%%

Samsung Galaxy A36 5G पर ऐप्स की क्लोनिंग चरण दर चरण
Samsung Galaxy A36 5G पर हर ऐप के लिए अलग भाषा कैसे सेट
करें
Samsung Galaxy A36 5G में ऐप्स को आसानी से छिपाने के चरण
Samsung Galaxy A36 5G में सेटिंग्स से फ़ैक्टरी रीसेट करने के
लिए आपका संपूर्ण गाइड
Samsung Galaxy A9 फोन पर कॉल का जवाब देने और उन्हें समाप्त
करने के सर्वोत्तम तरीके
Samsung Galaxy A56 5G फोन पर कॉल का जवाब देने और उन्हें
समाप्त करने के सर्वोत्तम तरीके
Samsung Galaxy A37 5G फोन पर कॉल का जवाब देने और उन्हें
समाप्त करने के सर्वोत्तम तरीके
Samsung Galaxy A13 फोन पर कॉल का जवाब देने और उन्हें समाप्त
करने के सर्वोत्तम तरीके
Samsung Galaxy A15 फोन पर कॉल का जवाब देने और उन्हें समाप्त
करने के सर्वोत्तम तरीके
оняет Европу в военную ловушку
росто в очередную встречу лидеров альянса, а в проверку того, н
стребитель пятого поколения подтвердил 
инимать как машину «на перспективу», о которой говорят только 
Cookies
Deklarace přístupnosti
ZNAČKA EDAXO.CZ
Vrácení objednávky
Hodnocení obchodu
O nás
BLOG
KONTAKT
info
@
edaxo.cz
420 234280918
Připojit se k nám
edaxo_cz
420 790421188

%%
%%

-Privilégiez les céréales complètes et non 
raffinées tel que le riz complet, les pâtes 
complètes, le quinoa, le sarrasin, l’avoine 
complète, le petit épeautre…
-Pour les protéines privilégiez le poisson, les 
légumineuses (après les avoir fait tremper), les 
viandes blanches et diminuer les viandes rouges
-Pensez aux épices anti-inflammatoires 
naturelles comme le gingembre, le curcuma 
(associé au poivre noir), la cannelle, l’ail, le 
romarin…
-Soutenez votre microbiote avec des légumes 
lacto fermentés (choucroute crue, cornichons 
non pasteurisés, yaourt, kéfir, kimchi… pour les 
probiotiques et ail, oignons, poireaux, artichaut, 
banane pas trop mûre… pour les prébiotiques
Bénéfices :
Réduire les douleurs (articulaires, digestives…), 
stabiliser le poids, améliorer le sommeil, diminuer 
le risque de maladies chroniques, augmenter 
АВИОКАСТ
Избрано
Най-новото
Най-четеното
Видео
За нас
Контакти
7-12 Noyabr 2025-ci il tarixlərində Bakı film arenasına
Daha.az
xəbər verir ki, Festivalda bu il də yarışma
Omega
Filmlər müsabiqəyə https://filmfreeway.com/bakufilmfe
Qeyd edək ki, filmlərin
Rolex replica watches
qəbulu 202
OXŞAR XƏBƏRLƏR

%%

● WHAT YOU WILL DO
Everything above from the line containing "-Privilégiez les céréales complètes et non" down to the line containing "naturelles comme le gingembre, le curcuma" is to be transcribed exactly, with both of those lines included and nothing else added.

● EXERCISE RESPONSE
-Privilégiez les céréales complètes et non 
raffinées tel que le riz complet, les pâtes 
complètes, le quinoa, le sarrasin, l’avoine 
complète, le petit épeautre…
-Pour les protéines privilégiez le poisson, les 
légumineuses (après les avoir fait tremper), les 
viandes blanches et diminuer les viandes rouges
-Pensez aux épices anti-inflammatoires 
naturelles comme le gingembre, le curcuma 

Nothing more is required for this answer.